How many ways can you bow in Japan? - JacobAldridge
http://www.slate.com/id/2244063/

======
patio11
_Why is the car company called Toyota, if its founding family goes by the name
Toyoda? The former is more auspicious. The written form of Toyota requires
eight brush strokes—as opposed to 10 for Toyoda—and eight is considered a
lucky number._

This is so comprehensively wrong I don't even know where to start. The kanji
for Toyota (豊田) and Toyoda (豊田) are identical. Bitwise identical, even. (And I
count 18 brush strokes, which leads me to think that someone thinks the
decision was between トヨタ and トヨダ, which is backwards: the pronunciation does
not get decided when you need to disambiguate for writing katakana, it gets
decided on naming, and anyone who reads 豊田自動車 as Toyoda Jidousha is _reading
it wrong_ and has been for more than eighty years now.)
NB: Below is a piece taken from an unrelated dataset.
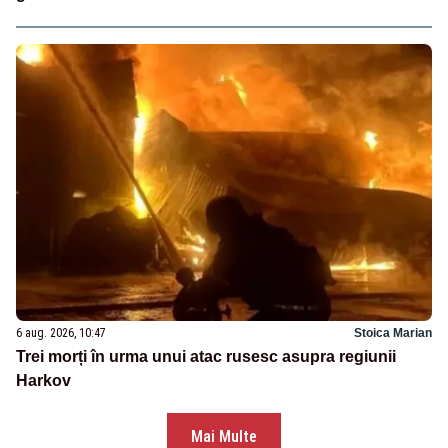
6 aug. 2026, 10:47
Stoica Marian
Trei morți în urma unui atac rusesc asupra regiunii
Harkov
Mai Multe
Toyota Motors sometimes prefers to use the katakana version of its name (トヨタ)
in preference to the kanji, but that is basically a branding thing ("it
scarcely matters what you pick as long as it is consistent!"). They'll write
it with kanji every once in a while too, as will newspapers and the like
referring to their country. (This is very roughly similar to newspapers
referring to William Jefferson Clinton as "Bill" -- it is an acknowledged
correct name other than the canonical one.)
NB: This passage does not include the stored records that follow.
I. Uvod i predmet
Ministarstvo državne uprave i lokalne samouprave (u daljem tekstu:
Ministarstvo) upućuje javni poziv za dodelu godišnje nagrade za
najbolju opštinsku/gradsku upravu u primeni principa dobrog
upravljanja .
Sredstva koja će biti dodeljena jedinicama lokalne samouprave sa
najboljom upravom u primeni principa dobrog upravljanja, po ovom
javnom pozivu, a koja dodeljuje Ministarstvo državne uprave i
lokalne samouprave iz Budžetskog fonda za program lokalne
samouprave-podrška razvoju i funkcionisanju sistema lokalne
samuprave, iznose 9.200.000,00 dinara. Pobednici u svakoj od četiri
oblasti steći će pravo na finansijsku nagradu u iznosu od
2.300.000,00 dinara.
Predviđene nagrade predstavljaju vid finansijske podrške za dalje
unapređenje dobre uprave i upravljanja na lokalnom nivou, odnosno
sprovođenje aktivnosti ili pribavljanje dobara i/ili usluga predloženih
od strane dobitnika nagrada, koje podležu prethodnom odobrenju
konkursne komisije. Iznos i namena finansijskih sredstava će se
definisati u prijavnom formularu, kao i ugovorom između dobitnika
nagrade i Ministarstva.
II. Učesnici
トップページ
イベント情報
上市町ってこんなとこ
Other companies in the Toyota group standardize on the kanji (such as 豊田自動織機
-- Toyota Industries Corporation) or even on the romaji ("Toyota") versions.

------
ebun
Bowing is so integrated here that I don't even realize I'm doing it anymore.
It becomes second nature, and you pretty much do it before and after
everything.

Even though I don't really understand the intricacies, I can usually get-by by
overdoing it all the time. When in doubt, bow.

------
brazzy
The explanations in the articles are several decades out of date. Nowadays,
parents and schools have other focuses than the intricacies of bowing, and
companies routinely hold classes on this (and, more importantly, "keigo", the
formally polite grammar and vocabulary) for newly-hired graduates.

------
pwim
I'm reminded of <http://www.youtube.com/watch?v=pqZcEwHBAk8>